▶ [What you have to do]
Output exactly the lines of the listing below that run from the line with "удовлетворению, как не" through the line with "Stuur bericht". No pictures.

▶ [Materials provided]
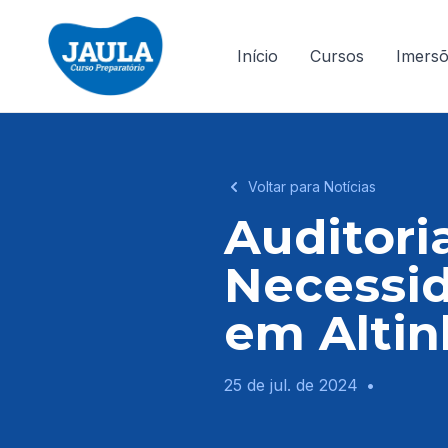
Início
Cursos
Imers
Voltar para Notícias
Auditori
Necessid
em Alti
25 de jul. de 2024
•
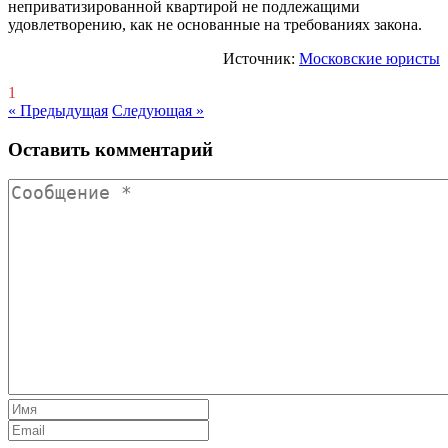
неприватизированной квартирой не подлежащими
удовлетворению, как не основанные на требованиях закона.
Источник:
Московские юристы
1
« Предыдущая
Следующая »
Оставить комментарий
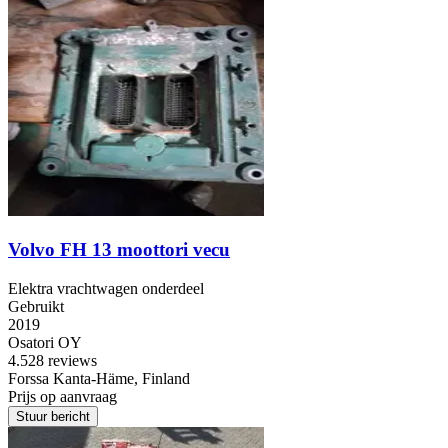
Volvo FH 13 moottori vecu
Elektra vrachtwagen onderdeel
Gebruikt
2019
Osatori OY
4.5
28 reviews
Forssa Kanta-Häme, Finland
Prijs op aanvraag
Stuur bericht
...
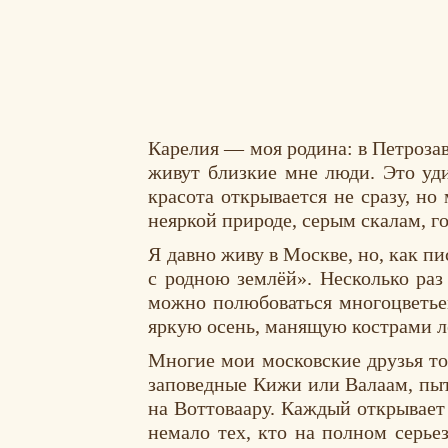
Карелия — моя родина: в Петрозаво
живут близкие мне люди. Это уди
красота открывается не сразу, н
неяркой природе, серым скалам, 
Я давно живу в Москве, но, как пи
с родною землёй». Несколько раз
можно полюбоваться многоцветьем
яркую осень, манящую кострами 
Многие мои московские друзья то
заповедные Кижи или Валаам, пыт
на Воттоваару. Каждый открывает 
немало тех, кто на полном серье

▶ [Output for this exercise]
удовлетворению, как не основанные на требованиях закона.
Источник:
Московские юристы
1
« Предыдущая
Следующая »
Оставить комментарий
Volvo FH 13 moottori vecu
Elektra vrachtwagen onderdeel
Gebruikt
2019
Osatori OY
4.5
28 reviews
Forssa Kanta-Häme, Finland
Prijs op aanvraag
Stuur bericht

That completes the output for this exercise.